On another note, Wolf warned labs to steer clear of murky waters when it comes to certain sales and collections tactics.

“I’m sure all of you have had your sales reps come back and say, ‘We have to do such-and-such’ to compete on things like routinely waiving the patient shares of costs, discounting, capping pricing, or on physician incentives. But we’re also in an environment where that’s becoming incredibly risky,” she said.

For example, payers are increasingly scrutinizing patient collection practices.
“They believe that if you have no intent of actually billing the patient, that makes the payer responsibility zero,” Wolf said. “And it’s important to remember that what you put on your website is not only available to physician clients and patients, but it’s available to the payers who troll these websites.”

She noted that one company’s website indicated that patients were held accountable for a capped $100 fee on a $3,500 test, so the payer said it would only pay the out-of-network benefit of 60 percent based on that $100 quote, rather than the $3,500 price.

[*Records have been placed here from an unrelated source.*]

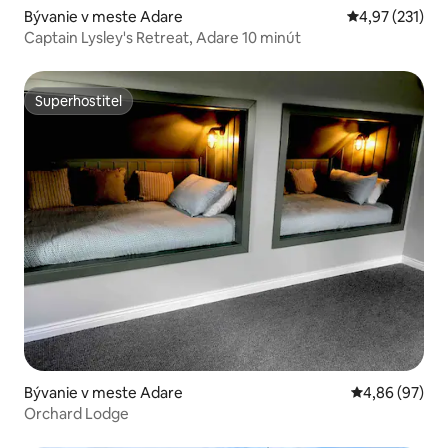
Bývanie v meste Adare
Priemerné ohod
4,97 (231)
Captain Lysley's Retreat, Adare 10 minút
Superhostiteľ
Superhostiteľ
Bývanie v meste Adare
Priemerné oho
4,86 (97)
Orchard Lodge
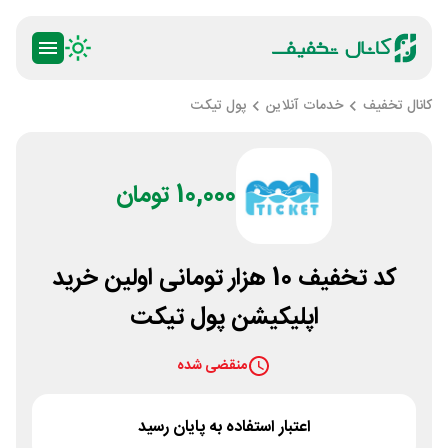
کانال تخفیف
خدمات آنلاین
پول تیکت
10,000 تومان
کد تخفیف 10 هزار تومانی اولین خرید
اپلیکیشن پول تیکت
منقضی شده
اعتبار استفاده به پایان رسید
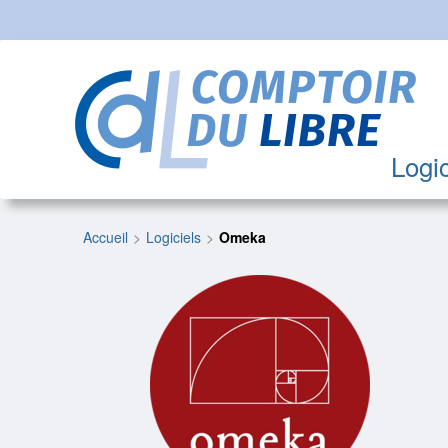
Logic
Accueil
Logiciels
Omeka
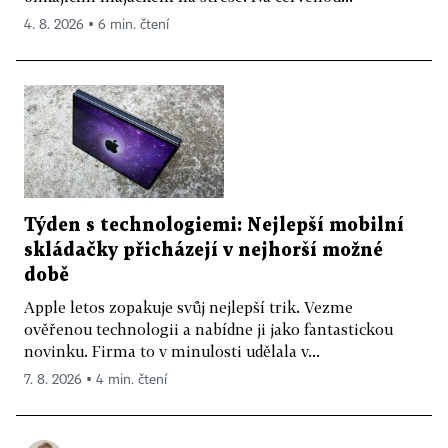
4. 8. 2026 ▪ 6 min. čtení
Týden s technologiemi: Nejlepší mobilní
skládačky přicházejí v nejhorší možné
době
Apple letos zopakuje svůj nejlepší trik. Vezme
ověřenou technologii a nabídne ji jako fantastickou
novinku. Firma to v minulosti udělala v...
7. 8. 2026 ▪ 4 min. čtení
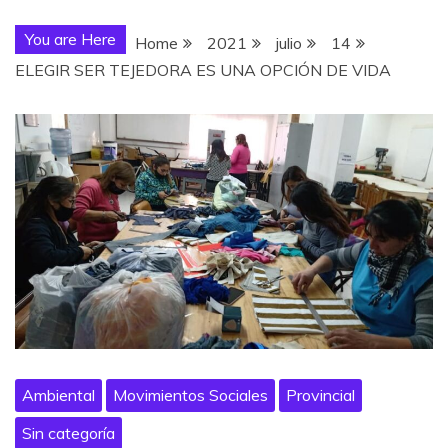
You are Here
Home
2021
julio
14
ELEGIR SER TEJEDORA ES UNA OPCIÓN DE VIDA
Ambiental
Movimientos Sociales
Provincial
Sin categoría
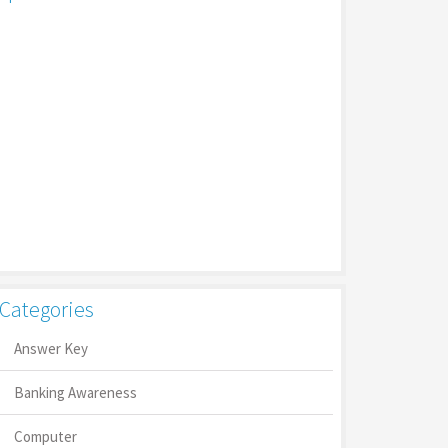
Categories
Answer Key
Banking Awareness
Computer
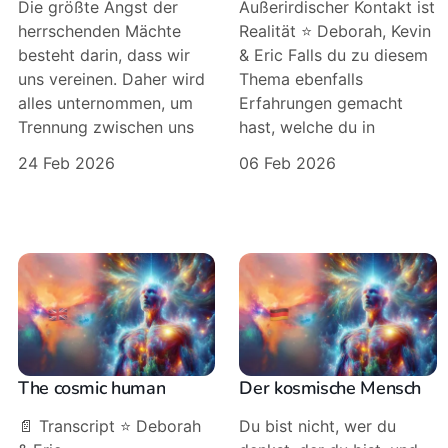
Die größte Angst der
Außerirdischer Kontakt ist
herrschenden Mächte
Realität ⭐️ Deborah, Kevin
besteht darin, dass wir
& Eric Falls du zu diesem
uns vereinen. Daher wird
Thema ebenfalls
alles unternommen, um
Erfahrungen gemacht
Trennung zwischen uns
hast, welche du in
24 Feb 2026
06 Feb 2026
The cosmic human
Der kosmische Mensch
📄 Transcript ⭐️ Deborah
Du bist nicht, wer du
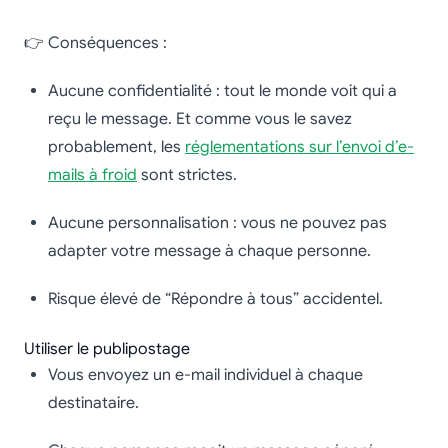
👉 Conséquences :
Aucune confidentialité : tout le monde voit qui a
reçu le message. Et comme vous le savez
probablement, les
réglementations sur l’envoi d’e-
mails à froid
sont strictes.
Aucune personnalisation : vous ne pouvez pas
adapter votre message à chaque personne.
Risque élevé de “Répondre à tous” accidentel.
Utiliser le publipostage
Vous envoyez un e-mail individuel à chaque
destinataire.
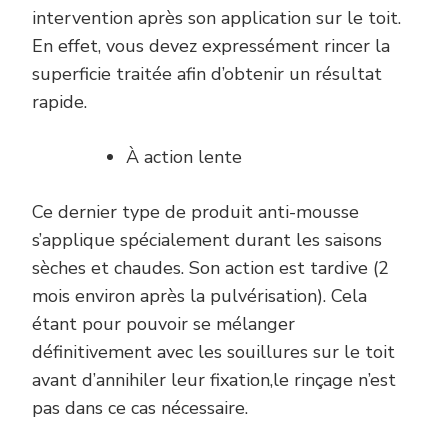
intervention après son application sur le toit.
En effet, vous devez expressément rincer la
superficie traitée afin d’obtenir un résultat
rapide.
À action lente
Ce dernier type de produit anti-mousse
s’applique spécialement durant les saisons
sèches et chaudes. Son action est tardive (2
mois environ après la pulvérisation). Cela
étant pour pouvoir se mélanger
définitivement avec les souillures sur le toit
avant d’annihiler leur fixation,le rinçage n’est
pas dans ce cas nécessaire.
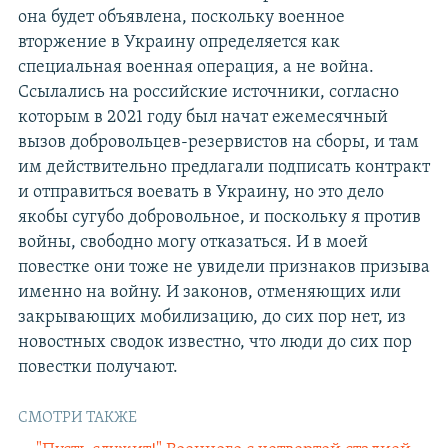
она будет объявлена, поскольку военное
вторжение в Украину определяется как
специальная военная операция, а не война.
Ссылались на российские источники, согласно
которым в 2021 году был начат ежемесячный
вызов добровольцев-резервистов на сборы, и там
им действительно предлагали подписать контракт
и отправиться воевать в Украину, но это дело
якобы сугубо добровольное, и поскольку я против
войны, свободно могу отказаться. И в моей
повестке они тоже не увидели признаков призыва
именно на войну. И законов, отменяющих или
закрывающих мобилизацию, до сих пор нет, из
новостных сводок известно, что люди до сих пор
повестки получают.
СМОТРИ ТАКЖЕ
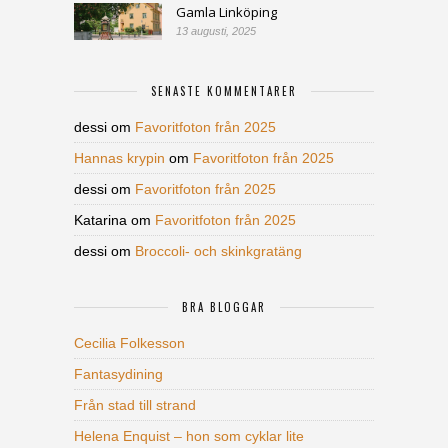
Gamla Linköping
13 augusti, 2025
SENASTE KOMMENTARER
dessi
om
Favoritfoton från 2025
Hannas krypin
om
Favoritfoton från 2025
dessi
om
Favoritfoton från 2025
Katarina
om
Favoritfoton från 2025
dessi
om
Broccoli- och skinkgratäng
BRA BLOGGAR
Cecilia Folkesson
Fantasydining
Från stad till strand
Helena Enquist – hon som cyklar lite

“We’re also seeing recoupment requests for money paid over and above what payers deem to be capped prices,” Wolf said. “Whether you’re using a contracted sales force or whatever, as management you’re responsible for whatever brings in payment to your labs.”

Private payers are not the only ones with their antennae held aloft for questionable sales methods.

“Medicare recovery audits are growing exponentially,” Wolf said. “Pay extra attention to all of your compliance practices, because others are.”

This year also will see major adjustments for anatomic pathology coding. The CMS is deleting the G-codes it had used for immunohistochemistry in 2014, opting for new CPT codes.

“The G-codes were very problematic for everybody,” said Tom Scheanwald in his presentation. He is president and chief operating officer of Toledo, Ohio-based APS Medical Billing, which serves pathology practices, independent labs, and hospital pathology labs nationwide.